* The problem
Set down again exactly the lines of the listing below that fall between the line holding "Answer in <instances>...</instances>." and the line holding "mask trachea", inclusive.
Records to process section start
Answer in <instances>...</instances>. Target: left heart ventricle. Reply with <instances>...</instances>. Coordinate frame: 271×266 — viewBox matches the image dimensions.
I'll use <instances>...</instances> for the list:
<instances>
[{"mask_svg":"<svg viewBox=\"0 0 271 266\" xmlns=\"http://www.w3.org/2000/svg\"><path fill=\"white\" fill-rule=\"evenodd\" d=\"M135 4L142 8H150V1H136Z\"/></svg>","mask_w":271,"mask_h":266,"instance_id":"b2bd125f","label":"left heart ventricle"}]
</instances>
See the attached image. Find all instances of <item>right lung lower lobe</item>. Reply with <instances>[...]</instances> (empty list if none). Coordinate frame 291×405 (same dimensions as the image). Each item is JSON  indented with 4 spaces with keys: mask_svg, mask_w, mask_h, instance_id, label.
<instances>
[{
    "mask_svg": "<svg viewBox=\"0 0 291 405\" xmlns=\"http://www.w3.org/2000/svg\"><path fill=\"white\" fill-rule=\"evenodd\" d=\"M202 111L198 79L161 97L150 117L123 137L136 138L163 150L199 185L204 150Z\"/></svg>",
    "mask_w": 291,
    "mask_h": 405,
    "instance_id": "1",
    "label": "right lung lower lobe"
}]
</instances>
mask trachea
Records to process section end
Records to process section start
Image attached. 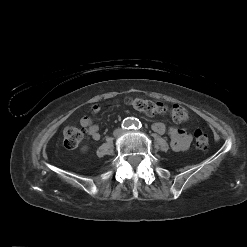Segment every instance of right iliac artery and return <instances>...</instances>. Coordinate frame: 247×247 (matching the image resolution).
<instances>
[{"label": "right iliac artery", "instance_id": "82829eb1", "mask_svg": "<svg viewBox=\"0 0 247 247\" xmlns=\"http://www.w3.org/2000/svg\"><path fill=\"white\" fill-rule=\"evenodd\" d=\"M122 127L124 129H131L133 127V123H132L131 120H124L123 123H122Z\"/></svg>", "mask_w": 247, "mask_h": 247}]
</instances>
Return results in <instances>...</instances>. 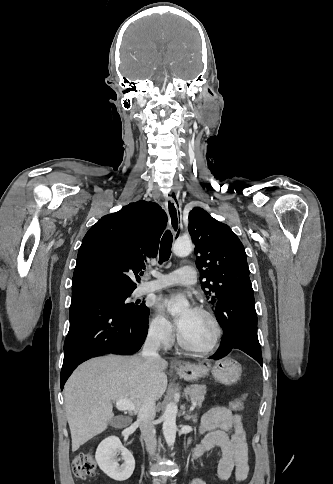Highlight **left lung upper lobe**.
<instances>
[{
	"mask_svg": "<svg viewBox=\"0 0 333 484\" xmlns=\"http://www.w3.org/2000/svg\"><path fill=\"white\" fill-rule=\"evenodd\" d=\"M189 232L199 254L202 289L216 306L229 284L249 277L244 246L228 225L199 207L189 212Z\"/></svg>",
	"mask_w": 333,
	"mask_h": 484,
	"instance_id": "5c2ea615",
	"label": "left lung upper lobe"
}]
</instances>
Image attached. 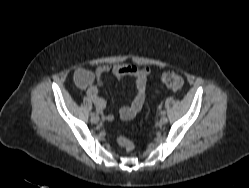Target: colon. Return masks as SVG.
Records to process section end
* Result of this exercise
Answer in <instances>...</instances>. Target: left heart ventricle. Reply with <instances>...</instances>. Coordinate frame: 271×266 — viewBox matches the image dimensions.
I'll use <instances>...</instances> for the list:
<instances>
[{"mask_svg":"<svg viewBox=\"0 0 271 266\" xmlns=\"http://www.w3.org/2000/svg\"><path fill=\"white\" fill-rule=\"evenodd\" d=\"M135 4L142 8H150V1H136Z\"/></svg>","mask_w":271,"mask_h":266,"instance_id":"b2bd125f","label":"left heart ventricle"}]
</instances>
See the attached image. Find all instances of <item>right lung lower lobe</item>. Reply with <instances>[...]</instances> (empty list if none). Coordinate frame 291×405 (same dimensions as the image). Each item is JSON  indented with 4 spaces with keys: mask_svg, mask_w, mask_h, instance_id, label.
<instances>
[{
    "mask_svg": "<svg viewBox=\"0 0 291 405\" xmlns=\"http://www.w3.org/2000/svg\"><path fill=\"white\" fill-rule=\"evenodd\" d=\"M202 111L198 79L161 97L150 117L123 137L136 138L163 150L199 185L204 150Z\"/></svg>",
    "mask_w": 291,
    "mask_h": 405,
    "instance_id": "1",
    "label": "right lung lower lobe"
}]
</instances>
mask trachea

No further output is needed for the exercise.